## [Saved entries]
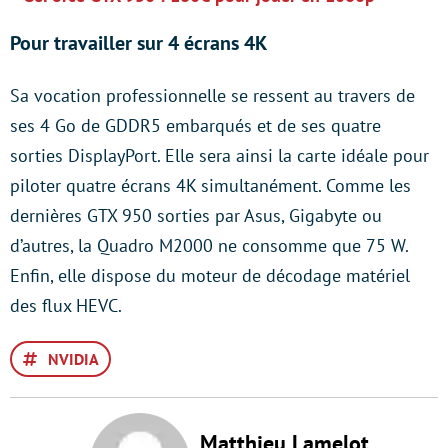
Pour travailler sur 4 écrans 4K
Sa vocation professionnelle se ressent au travers de
ses 4 Go de GDDR5 embarqués et de ses quatre
sorties DisplayPort. Elle sera ainsi la carte idéale pour
piloter quatre écrans 4K simultanément. Comme les
dernières GTX 950 sorties par Asus, Gigabyte ou
d’autres, la Quadro M2000 ne consomme que 75 W.
Enfin, elle dispose du moteur de décodage matériel
des flux HEVC.
NVIDIA
Matthieu Lamelot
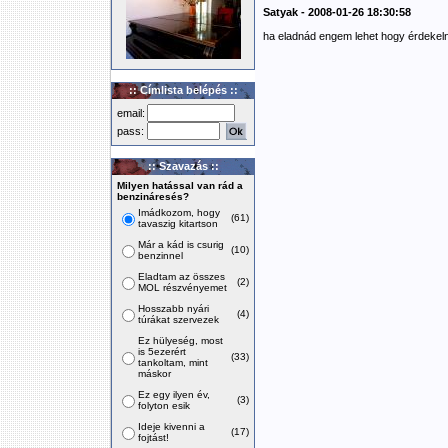
Satyak - 2008-01-26 18:30:58
ha eladnád engem lehet hogy érdekel
:: Címlista belépés ::
email:
pass:
:: Szavazás ::
Milyen hatással van rád a
benzináresés?
Imádkozom, hogy
(61)
tavaszig kitartson
Már a kád is csurig
(10)
benzinnel
Eladtam az összes
(2)
MOL részvényemet
Hosszabb nyári
(4)
túrákat szervezek
Ez hülyeség, most
is 5ezerért
(33)
tankoltam, mint
máskor
Ez egy ilyen év,
(3)
folyton esik
Ideje kivenni a
(17)
fojtást!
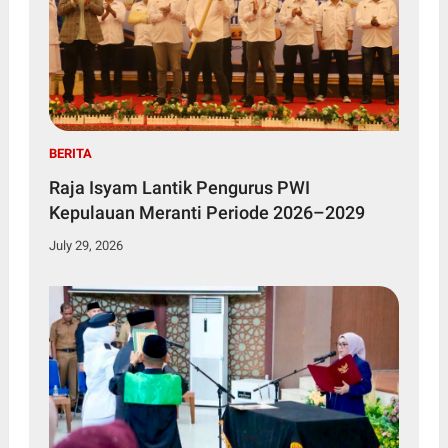
BERITA
Raja Isyam Lantik Pengurus PWI
Kepulauan Meranti Periode 2026–2029
July 29, 2026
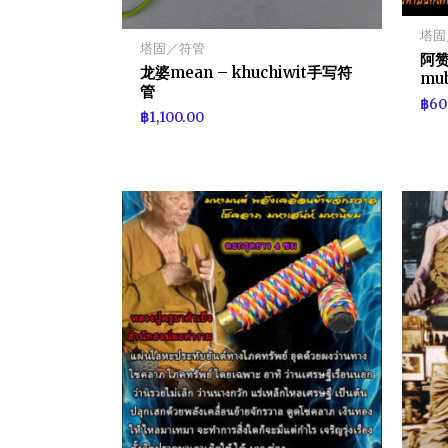
塔固
塔固／符管
阿赞b
龙婆mean – khuchiwit手写符
mub
管
฿
60
฿
1,100.00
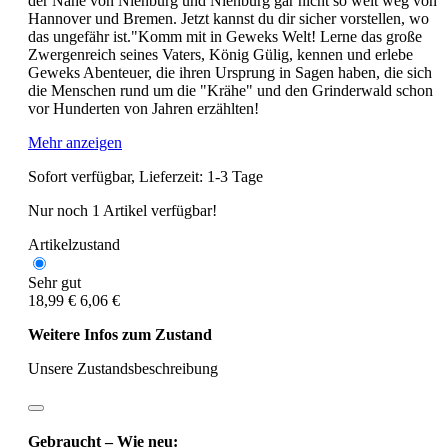
der Nähe von Nienburg und Nienburg gar nicht so weit weg von
Hannover und Bremen. Jetzt kannst du dir sicher vorstellen, wo
das ungefähr ist."Komm mit in Geweks Welt! Lerne das große
Zwergenreich seines Vaters, König Gülig, kennen und erlebe
Geweks Abenteuer, die ihren Ursprung in Sagen haben, die sich
die Menschen rund um die "Krähe" und den Grinderwald schon
vor Hunderten von Jahren erzählten!
Mehr anzeigen
Sofort verfügbar, Lieferzeit: 1-3 Tage
Nur noch 1 Artikel verfügbar!
Artikelzustand
Sehr gut
18,99 €
6,06 €
Weitere Infos zum Zustand
Unsere Zustandsbeschreibung
Gebraucht – Wie neu:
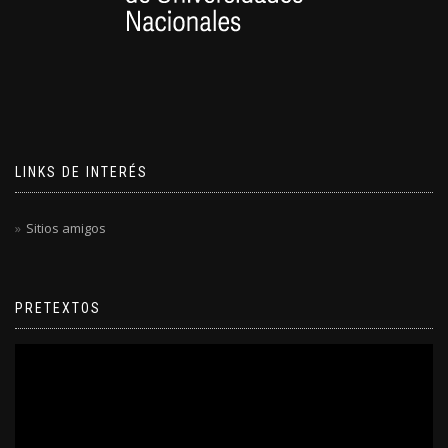
LINKS DE INTERÉS
Sitios amigos
PRETEXTOS
Reproductor
de
video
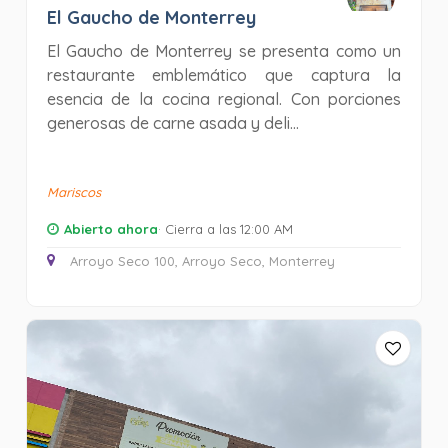
El Gaucho de Monterrey
El Gaucho de Monterrey se presenta como un
restaurante emblemático que captura la
esencia de la cocina regional. Con porciones
generosas de carne asada y deli...
Mariscos
Abierto ahora
· Cierra a las 12:00 AM
Arroyo Seco 100, Arroyo Seco, Monterrey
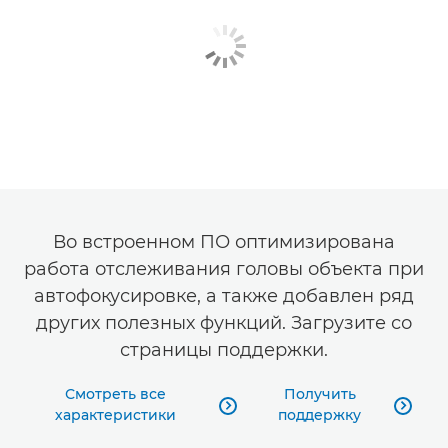
Во встроенном ПО оптимизирована
работа отслеживания головы объекта при
автофокусировке, а также добавлен ряд
других полезных функций. Загрузите со
страницы поддержки.
Смотреть все
Получить


характеристики
поддержку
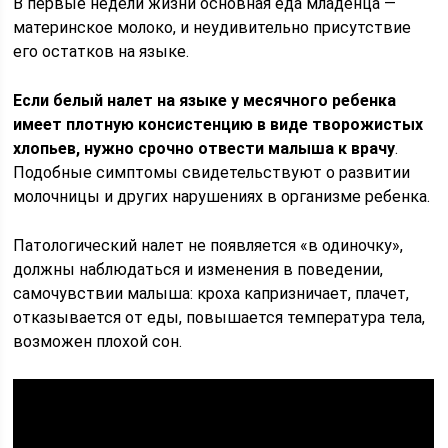
В первые недели жизни основная еда младенца —
материнское молоко, и неудивительно присутствие
его остатков на языке.
Если белый налет на языке у месячного ребенка
имеет плотную консистенцию в виде творожистых
хлопьев, нужно срочно отвести малыша к врачу
.
Подобные симптомы свидетельствуют о развитии
молочницы и других нарушениях в организме ребенка.
Патологический налет не появляется «в одиночку»,
должны наблюдаться и изменения в поведении,
самочувствии малыша: кроха капризничает, плачет,
отказывается от еды, повышается температура тела,
возможен плохой сон.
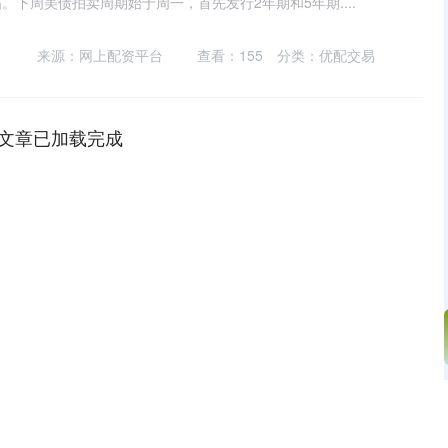
下周美债拍卖周期始于周一，首先发行2年期和5年期....
来源：网上配资平台
查看：
155
分类：
优配交易
文章已加载完成
沪深300
4630.60
0.90%
-27.55
-0.59%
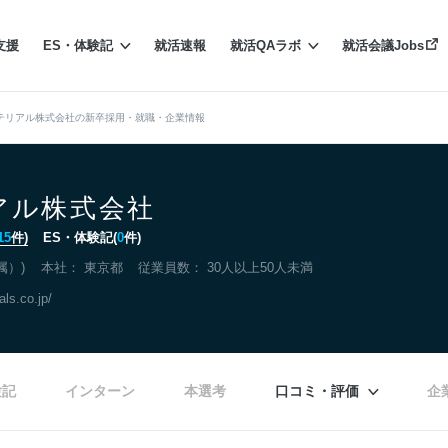
支援
ES・体験記
就活速報
就活QAラボ
就活会議Jobs
テリアル株式会社の新卒採用・就職・企業情報
アル株式会社
15
件)
ES・体験記(
0
件)
属）)
本社：
東京都
従業員数： 30人以上50人未満
als.co.jp/
験記
インターン
本選考
口コミ・評価
企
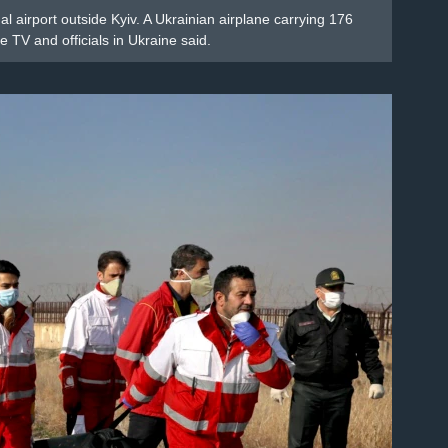
al airport outside Kyiv. A Ukrainian airplane carrying 176
e TV and officials in Ukraine said.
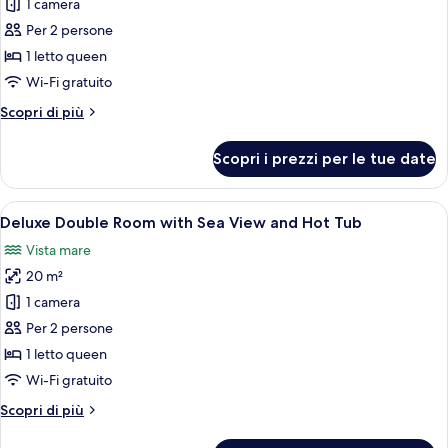
per
1 camera
Deluxe
Per 2 persone
Double
1 letto queen
Room
Wi-Fi gratuito
with
Altri
Scopri di più
Garden
dettagli
View
per
Scopri i prezzi per le tue date
and
Deluxe
Double
Hot
Room
Apri
Una camera d'albergo con un grande let
Tub
14
with
Deluxe Double Room with Sea View and Hot Tub
tutte
Garden
Vista mare
View
le
and
20 m²
foto
Hot
per
1 camera
Tub
Deluxe
Per 2 persone
Double
1 letto queen
Room
Wi-Fi gratuito
with
Altri
Scopri di più
Sea
dettagli
View
per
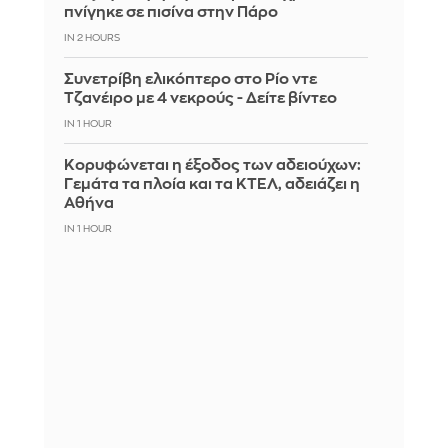
πνίγηκε σε πισίνα στην Πάρο
IN 2 HOURS
Συνετρίβη ελικόπτερο στο Ρίο ντε
Τζανέιρο με 4 νεκρούς - Δείτε βίντεο
IN 1 HOUR
Κορυφώνεται η έξοδος των αδειούχων:
Γεμάτα τα πλοία και τα ΚΤΕΛ, αδειάζει η
Αθήνα
IN 1 HOUR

## [Your instructions]
What is needed is an exact copy of the entries, without any images.

## [Reply]
Pour travailler sur 4 écrans 4K
Sa vocation professionnelle se ressent au travers de
ses 4 Go de GDDR5 embarqués et de ses quatre
sorties DisplayPort. Elle sera ainsi la carte idéale pour
piloter quatre écrans 4K simultanément. Comme les
dernières GTX 950 sorties par Asus, Gigabyte ou
d’autres, la Quadro M2000 ne consomme que 75 W.
Enfin, elle dispose du moteur de décodage matériel
des flux HEVC.
NVIDIA
Matthieu Lamelot
Satyak - 2008-01-26 18:30:58
ha eladnád engem lehet hogy érdekel
:: Címlista belépés ::
email:
pass:
:: Szavazás ::
Milyen hatással van rád a
benzináresés?
Imádkozom, hogy
(61)
tavaszig kitartson
Már a kád is csurig
(10)
benzinnel
Eladtam az összes
(2)
MOL részvényemet
Hosszabb nyári
(4)
túrákat szervezek
Ez hülyeség, most
is 5ezerért
(33)
tankoltam, mint
máskor
Ez egy ilyen év,
(3)
folyton esik
Ideje kivenni a
(17)
fojtást!
BERITA
Raja Isyam Lantik Pengurus PWI
Kepulauan Meranti Periode 2026–2029
July 29, 2026
塔固
塔固／符管
阿赞b
龙婆mean – khuchiwit手写符
mub
管
฿
60
฿
1,100.00
der Nähe von Nienburg und Nienburg gar nicht so weit weg von
Hannover und Bremen. Jetzt kannst du dir sicher vorstellen, wo
das ungefähr ist."Komm mit in Geweks Welt! Lerne das große
Zwergenreich seines Vaters, König Gülig, kennen und erlebe
Geweks Abenteuer, die ihren Ursprung in Sagen haben, die sich
die Menschen rund um die "Krähe" und den Grinderwald schon
vor Hunderten von Jahren erzählten!
Mehr anzeigen
Sofort verfügbar, Lieferzeit: 1-3 Tage
Nur noch 1 Artikel verfügbar!
Artikelzustand
Sehr gut
18,99 €
6,06 €
Weitere Infos zum Zustand
Unsere Zustandsbeschreibung
Gebraucht – Wie neu:
LINKS DE INTERÉS
Sitios amigos
PRETEXTOS
Reproductor
de
video
El Gaucho de Monterrey
El Gaucho de Monterrey se presenta como un
restaurante emblemático que captura la
esencia de la cocina regional. Con porciones
generosas de carne asada y deli...
Mariscos
Abierto ahora
· Cierra a las 12:00 AM
Arroyo Seco 100, Arroyo Seco, Monterrey
Во встроенном ПО оптимизирована
работа отслеживания головы объекта при
автофокусировке, а также добавлен ряд
других полезных функций. Загрузите со
страницы поддержки.
Смотреть все
Получить


характеристики
поддержку
В первые недели жизни основная еда младенца —
материнское молоко, и неудивительно присутствие
его остатков на языке.
Если белый налет на языке у месячного ребенка
имеет плотную консистенцию в виде творожистых
хлопьев, нужно срочно отвести малыша к врачу
.
Подобные симптомы свидетельствуют о развитии
молочницы и других нарушениях в организме ребенка.
Патологический налет не появляется «в одиночку»,
должны наблюдаться и изменения в поведении,
самочувствии малыша: кроха капризничает, плачет,
отказывается от еды, повышается температура тела,
возможен плохой сон.
下周美债拍卖周期始于周一，首先发行2年期和5年期....
来源：网上配资平台
查看：
155
分类：
优配交易
文章已加载完成
沪深300
4630.60
0.90%
-27.55
-0.59%
支援
ES・体験記
就活速報
就活QAラボ
就活会議Jobs
テリアル株式会社の新卒採用・就職・企業情報
アル株式会社
15
件)
ES・体験記(
0
件)
属）)
本社：
東京都
従業員数： 30人以上50人未満
als.co.jp/
験記
インターン
本選考
口コミ・評価
企
al airport outside Kyiv. A Ukrainian airplane carrying 176
e TV and officials in Ukraine said.
per
1 camera
Deluxe
Per 2 persone
Double
1 letto queen
Room
Wi-Fi gratuito
with
Altri
Scopri di più
Garden
dettagli
View
per
Scopri i prezzi per le tue date
and
Deluxe
Double
Hot
Room
Apri
Una camera d'albergo con un grande let
Tub
14
with
Deluxe Double Room with Sea View and Hot Tub
tutte
Garden
Vista mare
View
le
and
20 m²
foto
Hot
per
1 camera
Tub
Deluxe
Per 2 persone
Double
1 letto queen
Room
Wi-Fi gratuito
with
Altri
Scopri di più
Sea
dettagli
View
per
πνίγηκε σε πισίνα στην Πάρο
IN 2 HOURS
Συνετρίβη ελικόπτερο στο Ρίο ντε
Τζανέιρο με 4 νεκρούς - Δείτε βίντεο
IN 1 HOUR
Κορυφώνεται η έξοδος των αδειούχων:
Γεμάτα τα πλοία και τα ΚΤΕΛ, αδειάζει η
Αθήνα
IN 1 HOUR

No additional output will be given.